Show that the cones $$ayz+bxz+cxy=0 \quad \text{and} \quad (ax)^\frac{1}{2}+(by)^\frac{1}{2}+(cz)^\frac{1}{2}=0$$ are reciprocal, the formar contains the co-ordinate axes while the latter touch the coordinte planes.

Answer 1

At some point I found the definition of reciprocal cone in this book. I posted some relevant pages at condition for cones to be reciprocal Alright, I was able to paste the same images here. Good to know how to do that, as I cannot seem to find those pages any more in the online book previews.

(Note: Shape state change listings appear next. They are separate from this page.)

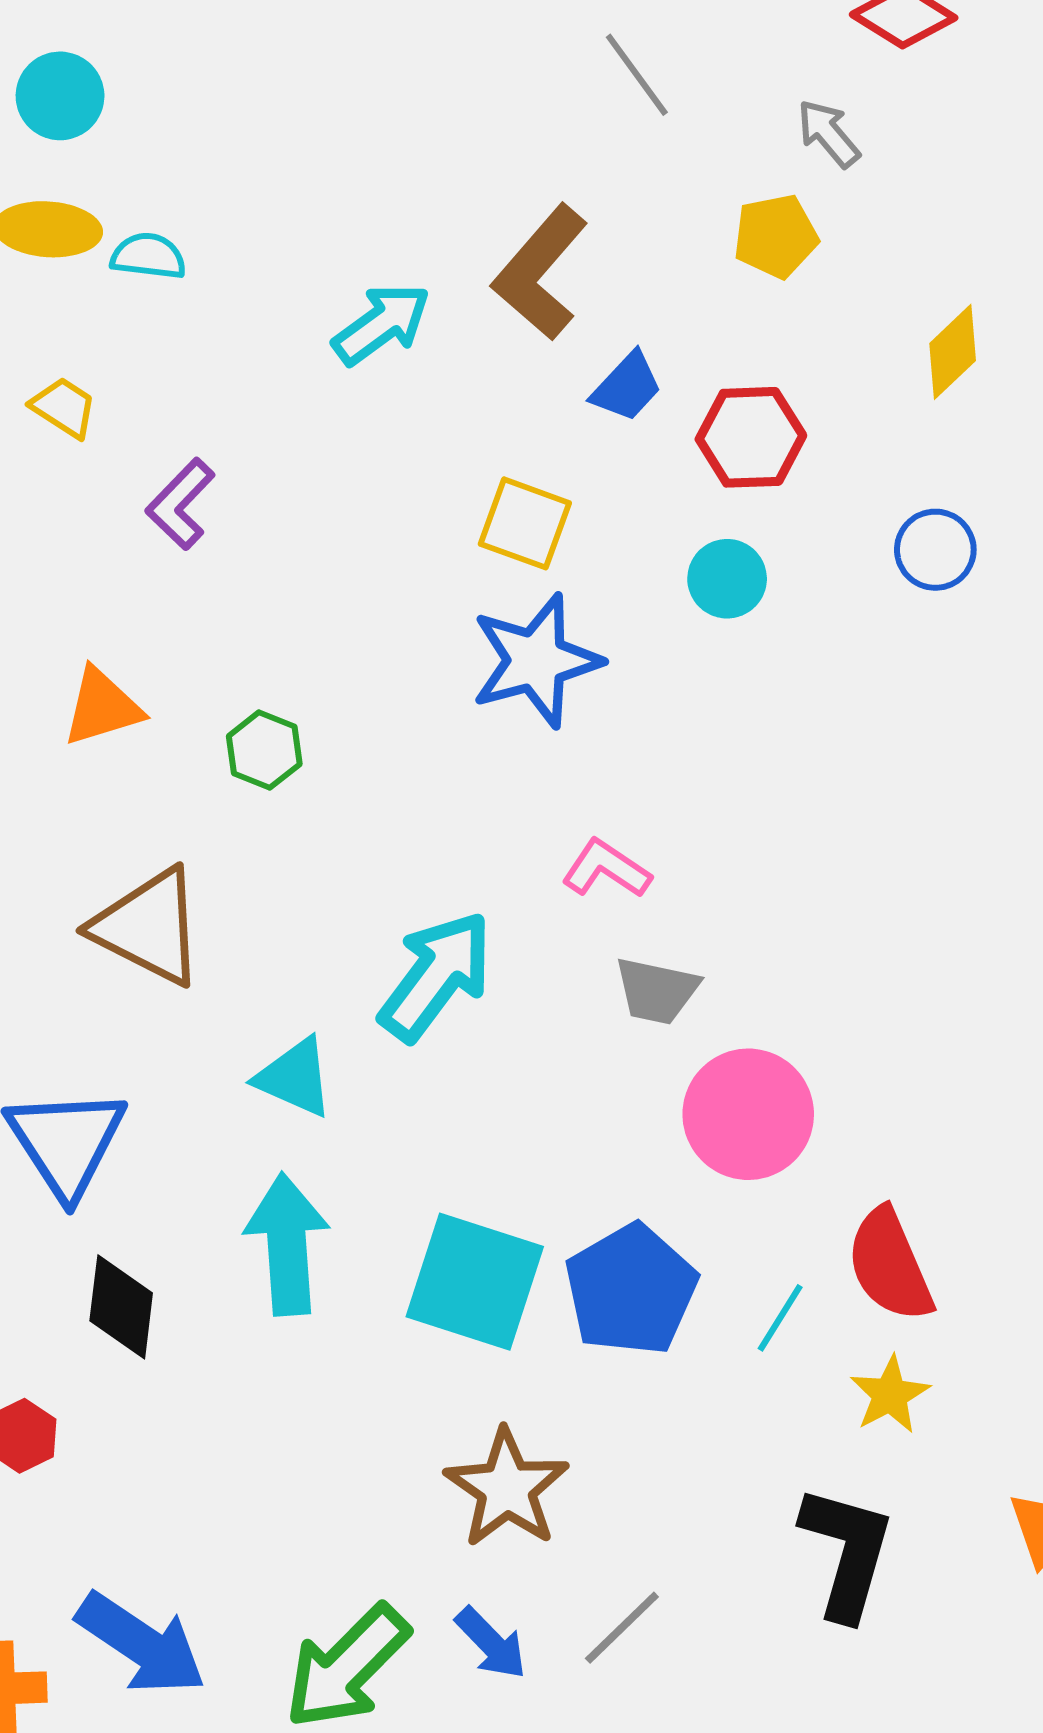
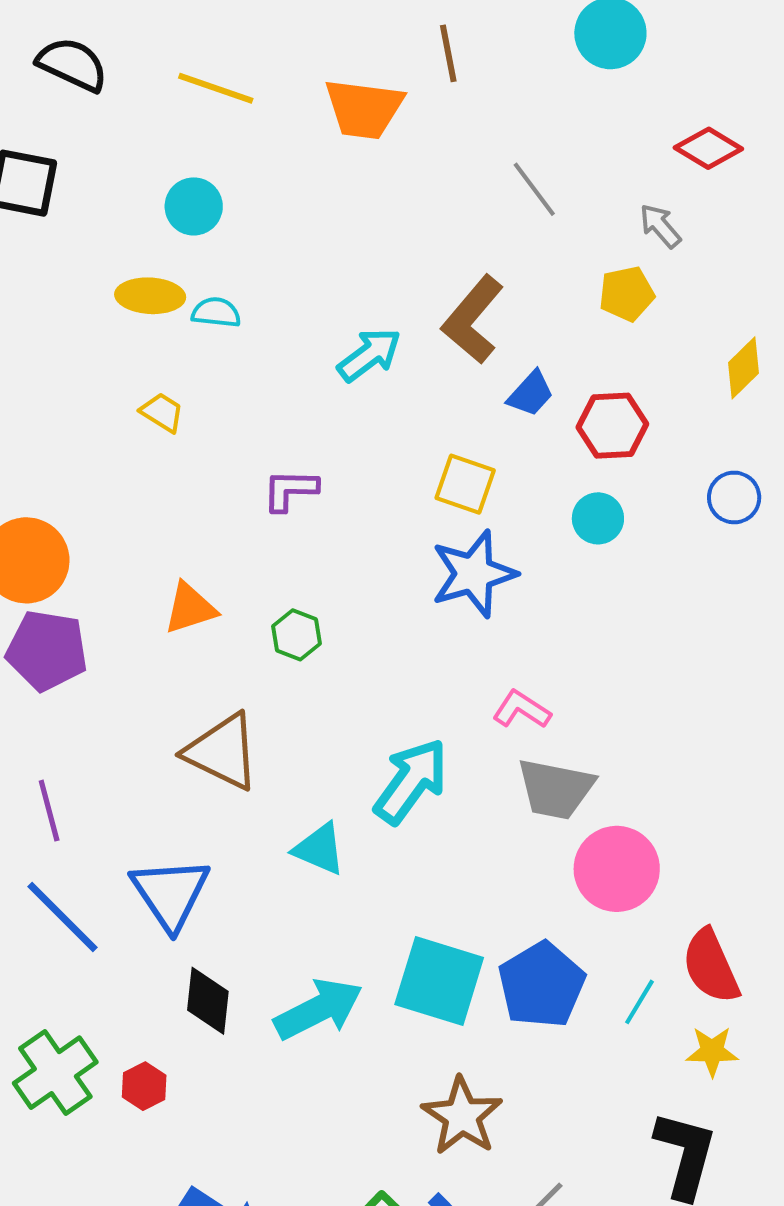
cyan circle: (60, 96) -> (194, 206), moved
purple L-shape: (180, 504) -> (290, 490), moved, turned 48
gray trapezoid: (657, 991) -> (556, 789), size x1.4
cyan arrow: (287, 1244) -> (318, 1009), moved, turned 68
yellow star: (890, 1395) -> (712, 1051), turned 30

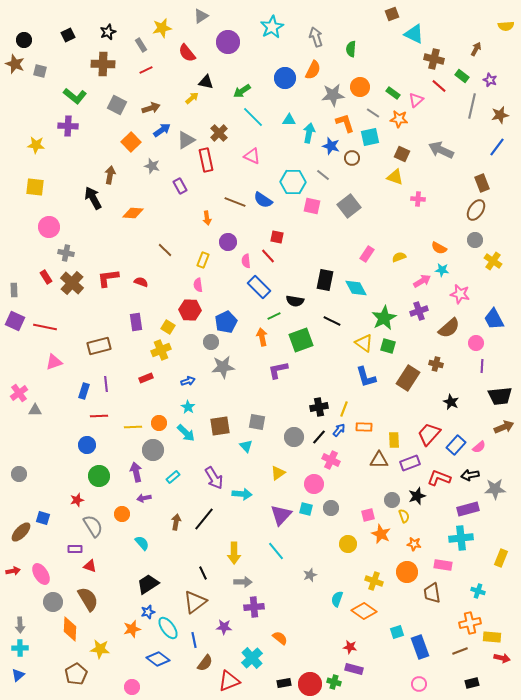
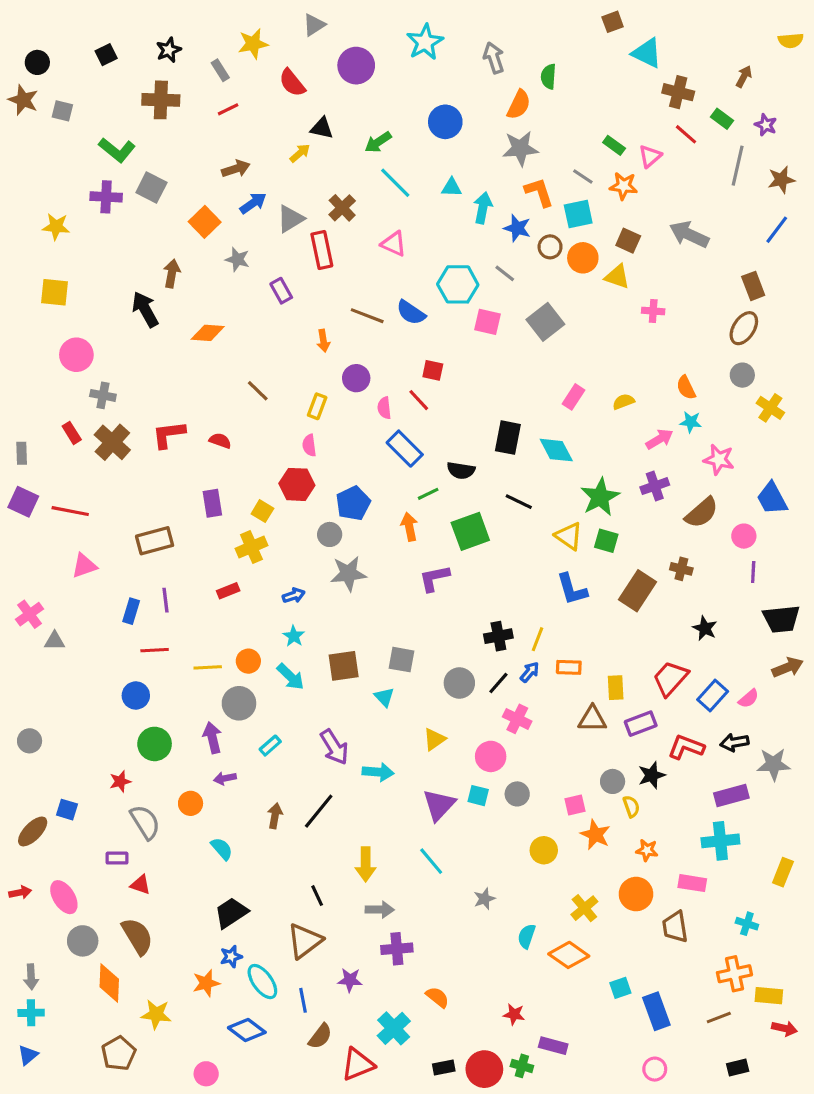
orange semicircle: (313, 70) -> (519, 105), moved
orange circle: (360, 87) -> (583, 258), moved
gray square: (117, 105) -> (151, 187), moved
orange semicircle: (439, 248) -> (686, 388), turned 35
yellow cross: (374, 581) -> (584, 908), turned 30
red star: (350, 647) -> (514, 1014), moved

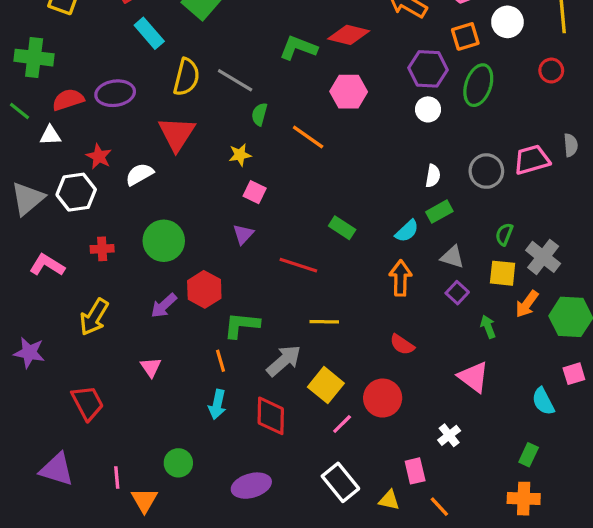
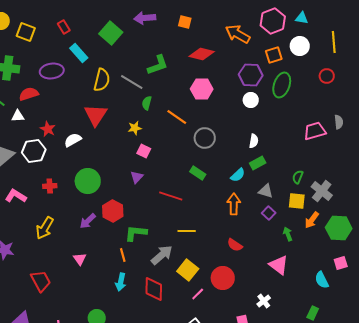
green L-shape: (298, 48) -> (158, 65), moved, turned 140
purple ellipse: (115, 93) -> (52, 71), moved
gray circle: (486, 171) -> (205, 138), moved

given cone $ayz + bzx + c xy = 0,$ the actual reciprocal cone is $$ a^2 x^2 + b^2 y^2 + c^2 z^2 - 2bcyz - 2cazx - 2abxy = 0. $$

About the coordinate planes, what happens when $z =0?$ Then $$ a^2 x^2- 2abxy + b^2 y^2 = (ax-by)^2 = 0, $$ so that $$ ax = by. $$ This is a single line, therefore the cone is tangent to the plane $z=0.$ Another way to confirm tangency is to point out that a point on this line is, for some $t,$ given by $(bt, at, 0).$ Furthermore, for a quadratic form given by $v^t H v,$ the gradient is given ( as a column vector) by $2 H v.$ We then calculate $$ \left( \begin{array}{rrr} a^2 & -ab & -ca \\ -ab & b^2 & -bc \\ -ca & -bc & c^2 \end{array} \right) \left( \begin{array}{r} bt \\ at \\ 0 \end{array} \right) = \left( \begin{array}{r} 0 \\ 0 \\ -2abct \end{array} \right) $$

$$ \left( \begin{array}{rrr} 0& c & b \\ c & 0 & a \\ b & a & 0 \end{array} \right) \left( \begin{array}{rrr} a^2 & -ab & -ca \\ -ab & b^2 & -bc \\ -ca & -bc & c^2 \end{array} \right) = \left( \begin{array}{rrr} -2abc & 0 & 0 \\ 0 & -2abc & 0 \\ 0 & 0 & -2abc \end{array} \right) $$

This seems to be a pretty good practice/solutions manual for this material

Answer 2

.I able to 1st part but i can not understand 2nd part.

Answer 3

Alright, it turns out this was just carelessness about square roots. IF $$ \color{blue}{ax \geq 0, \; b y \geq 0, \; cz \geq 0 }$$ AND $$ \color{blue}{ \sqrt {cz} = \sqrt {ax} + \sqrt {by}}, $$ square once to get $$ cz = ax + by + 2 \sqrt {abxy}, $$ so $$ - ax - by + cz = 2 \sqrt {abxy}. $$ Squaring again does give $$ a^2 x^2 + b^2 y^2 + c^2 z^2 - 2byz -2ca zx + 2abxy = 2abxy, $$ $$ a^2 x^2 + b^2 y^2 + c^2 z^2 - 2byz -2ca zx - 2abxy = 0. $$ This is a subset of the cone in just one octant, and is not the entirety of cone points in that octant. We get three pieces when $$ \color{blue}{ax \geq 0, \; b y \geq 0, \; cz \geq 0 },$$ namely $$ \color{blue}{ \sqrt {cz} = \sqrt {ax} + \sqrt {by}}, $$ $$ \color{blue}{ \sqrt {ax} = \sqrt {by} + \sqrt {cz} }, $$ $$ \color{blue}{ \sqrt {by} = \sqrt {cz} + \sqrt {ax} }. $$

There is no sense to taking all $+$ signs, as in $$ \sqrt {ax} + \sqrt {by} + \sqrt {cz} = 0, $$ this can only be a single point!!!!!!!!!!!!!!!!!!!!!!!!!!!!!!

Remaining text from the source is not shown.